Case ID: sd_54/html/0125-01.html
Source: Caselaw Access Project
Author: {"author": "POLLEY, J.", "license": "Public Domain", "url": "https://static.case.law/"}
Date Created: 2024-08-24T03:29:51.129683

GAETZE, et al, Respondents, v. ST. PAUL FIRE & MARINE INS. CO., Appellant.
    (222 N. W. 676.)
    (File No. 6303.
    Opinion filed December 31, 1928.)
    
      
      Crofoot & Ryan, of Aberdeen, for Appellant.
    
      Hitchcock & Sickel, of Mitchell, for Respondents.
   POLLEY, J.

This action was brought to recover on a fire and tornado policy of insurance. The policy is dated June 14, 1924; and by its terms it was to go into effect at noon on that day, and to continue in effect until noon on the 14th day of June, 1927. Oti the evening of June 14, 1924, the property insured was damaged by a tornado. Plaintiff put in his claim against the defendant for his damage. The claim was rejected, and plaintiff brought suit. The defense is that, under the terms of the agreement between plaintiff and defendant, the insurance was not to go into effect until noon on the 15th day of June, 1924; and, by way of relief, defendant asks to- have the policy reformed to- conform to the intent of the parties, and that the action be dismissed.

The facts -upon which defendant bases the above contention are as follows: The First National Bank at Letcher was acting as soliciting agent at that place for defendant. Several months before the policy was written, A. E. Wallace, -cashier of said bank, solicited insurance from plaintiff. Plaintiff informed- Wallace that his property was insured, by the Royal Insurance Company, but that, when his present insurance expired, defendant might reinsure it. On the 4th day of June, Wallace, in company with the vice president of the bank, went to plaintiff’s residence and took plaintiff’s application. Plaintiff -did not have his policy in the Royal Insurance Company, and said he did not know whether that policy expired on the 14th or 15th day of June. It was the desire of both parties that there should be no- interim between the time when the Royal policy should expire and -defendant’s policy should take effect.

Quoting from defendant’s brief: “While engaged in making out the application, said Wallace asked Gaetze when his insurance in the Royal Ins. Co. would expire and Gaetze replied that he was not sure whether it would expire on June 14th or June 15th, 1924, and Wallace then suggested that in order to avoid any possible lapse in insurance he- would have the defendant’s policy issued to commence on June 14th, 1924. To this Gaetze assented and said Wallace thereupon indorsed upon the application, in Gaetze’s presence and with his consent, a statement signed by the First National Bank of Letcher, agent, that the term of insurance should commence on June 14th, 1924, and expire on June 14th, 1927.”
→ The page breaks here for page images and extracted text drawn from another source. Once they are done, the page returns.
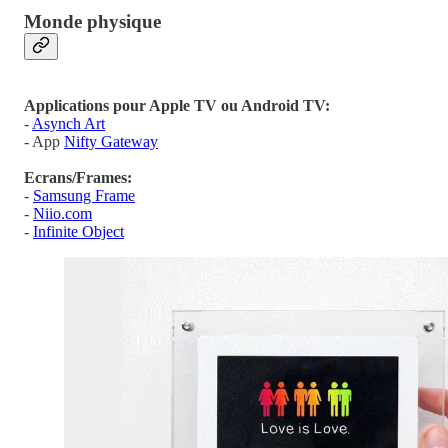
Monde physique
Applications pour Apple TV ou Android TV:
-
Asynch Art
- App
Nifty Gateway
Ecrans/Frames:
-
Samsung Frame
-
Niio.com
-
Infinite Object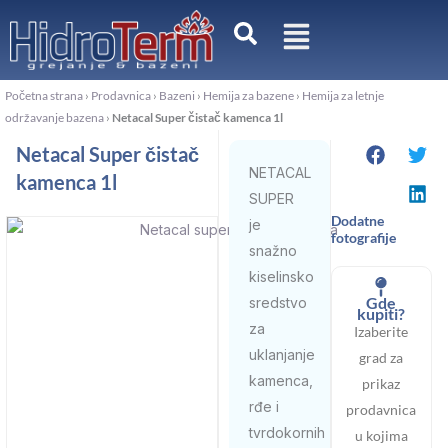
Pređi
na
sadržaj
Početna strana
›
Prodavnica
›
Bazeni
›
Hemija za bazene
›
Hemija za letnje
održavanje bazena
›
Netacal Super čistač kamenca 1l
Netacal Super čistač
NETACAL
kamenca 1l
SUPER
Dodatne
je
fotografije
snažno
kiselinsko
Gde
sredstvo
kupiti?
za
Izaberite
uklanjanje
grad za
kamenca,
prikaz
rđe i
prodavnica
tvrdokornih
u kojima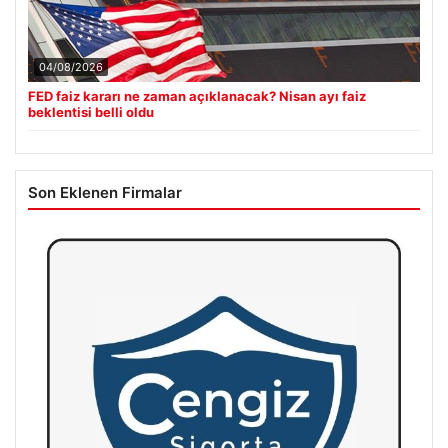
04/08/2026
FED faiz kararı ne zaman açıklanacak? Nisan ayı faiz
beklentisi belli oldu
Son Eklenen Firmalar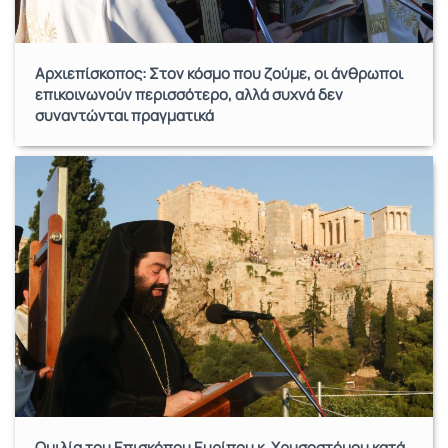
Αρχιεπίσκοπος: Στον κόσμο που ζούμε, οι άνθρωποι
επικοινωνούν περισσότερο, αλλά συχνά δεν
συναντώνται πραγματικά
Ομιλία του Επισκόπου Ευρίπου κ. Χρυσοστόμου κατά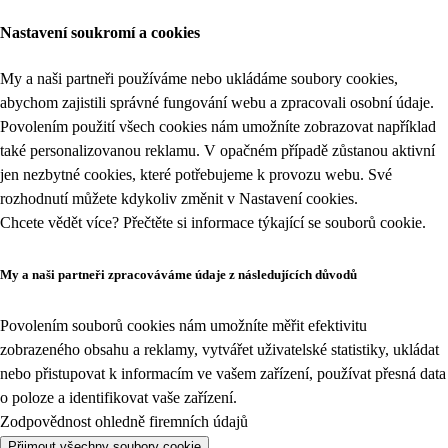
Nastavení soukromí a cookies
My a naši partneři používáme nebo ukládáme soubory cookies,
abychom zajistili správné fungování webu a zpracovali osobní údaje.
Povolením použití všech cookies nám umožníte zobrazovat například
také personalizovanou reklamu. V opačném případě zůstanou aktivní
jen nezbytné cookies, které potřebujeme k provozu webu. Své
rozhodnutí můžete kdykoliv změnit v
Nastavení cookies
.
Chcete vědět více? Přečtěte si informace týkající se
souborů cookie
.
My a naši partneři zpracováváme údaje z následujících důvodů
Povolením souborů cookies nám umožníte měřit efektivitu
zobrazeného obsahu a reklamy, vytvářet uživatelské statistiky, ukládat
nebo přistupovat k informacím ve vašem zařízení, používat přesná data
o poloze a identifikovat vaše zařízení.
Zodpovědnost ohledně firemních údajů
Přijmout všechny soubory cookie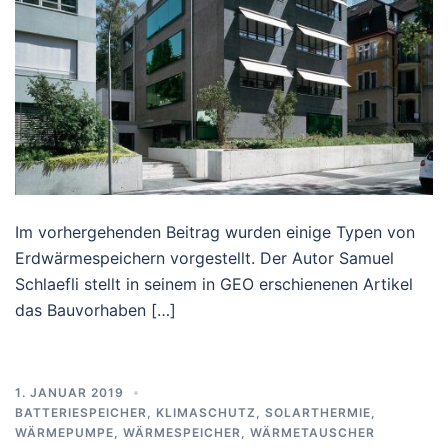
Im vorhergehenden Beitrag wurden einige Typen von
Erdwärmespeichern vorgestellt. Der Autor Samuel
Schlaefli stellt in seinem in GEO erschienenen Artikel
das Bauvorhaben […]
1. JANUAR 2019
BATTERIESPEICHER
,
KLIMASCHUTZ
,
SOLARTHERMIE
,
WÄRMEPUMPE
,
WÄRMESPEICHER
,
WÄRMETAUSCHER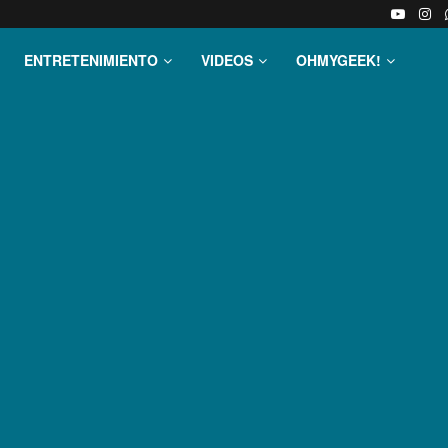
ENTRETENIMIENTO
VIDEOS
OHMYGEEK!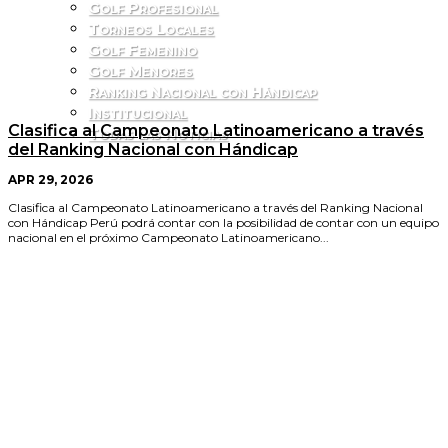
Golf Profesional
Torneos Locales
Golf Femenino
Golf Menores
Ranking Nacional con Hándicap
Institucional
Clasifica al Campeonato Latinoamericano a través
Todas las Noticias
del Ranking Nacional con Hándicap
APR 29, 2026
Clasifica al Campeonato Latinoamericano a través del Ranking Nacional
con Hándicap Perú podrá contar con la posibilidad de contar con un equipo
nacional en el próximo Campeonato Latinoamericano...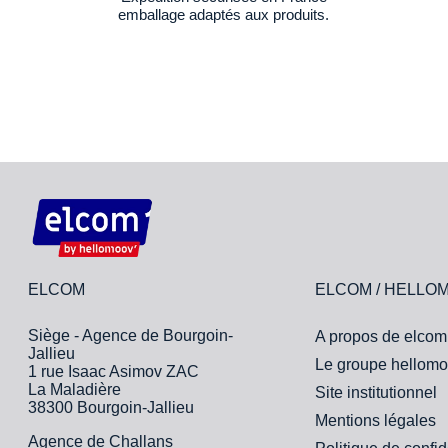
emballage adaptés aux produits.
ELCOM
ELCOM / HELLO
Siège - Agence de Bourgoin-
A propos de elcom
Jallieu
Le groupe hellomo
1 rue Isaac Asimov ZAC
La Maladière
Site institutionnel
38300 Bourgoin-Jallieu
Mentions légales
Agence de Challans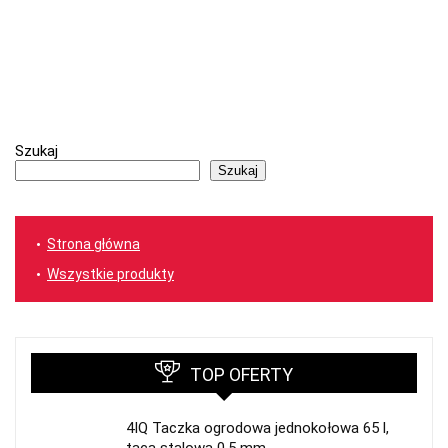
Szukaj
Szukaj
Strona główna
Wszystkie produkty
TOP OFERTY
4IQ Taczka ogrodowa jednokołowa 65 l,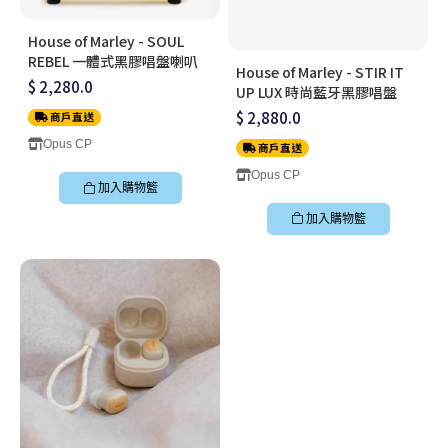
House of Marley - SOUL
REBEL 一體式黑膠唱盤喇叭
House of Marley - STIR IT
$ 2,280.0
UP LUX 時尚藍牙黑膠唱盤
$ 2,880.0
商戶直送
Opus CP
商戶直送
Opus CP
加入購物籃
加入購物籃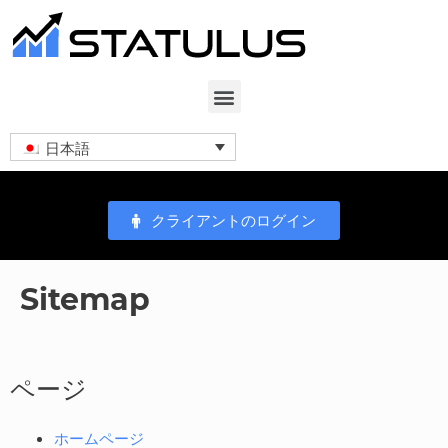
日本語
クライアントのログイン
Sitemap
ページ
ホームページ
This application was then sent to defendant’s general agent in the state, who' prepared and signed the policy. The soliciting agent, Wallace, had no authority to write policies or fix the terms thereof; and, when the policy was made out stating that it should go into effect June 14th, and signed by. the general agents and accepted by plaintiff, it became a binding contract on the defendant, according to its expressed terms.

Gaetze and Wallace were not the contracting parties. When the application was forwarded to the general agents, they issued the policy. Gaetze and defendant became the contracting parties; and, to reform the contract, there must have been a mutual mistake on the part of both plaintiff and defendant. There is no evidence of any mistake on the part of the defendant. The policy it issued was just what it intended that it should be; and the reformation was properly denied by the trial court. Floars v. Insurance Co., 144 N. C. 232, 56 S. E. 915, and cases cited.

It is true, as claimed by defendant, that plaintiff, in his application, stated that there was no other insurance on the property, and that this statement was made upon the theory that defendant’s policy was not to go into effect until the Royal policy had expired; but this was not done for the purpose of deceiving the defendant; nor was defendant in anywise damaged by such statement. No moral hazard is involved; and, as the policy contains a provision that, in case other insurance is in force, the loss, if any, should be prorated between the insurers, the fact that the amount of the insurance in the two policies exceeded the actual value of the property is not material to the defendant.

The judgment and order appealed from are affirmed.

BURCH, P. J., and SHERWOOD, CAMPBELL, and BROWN, JJ., concur.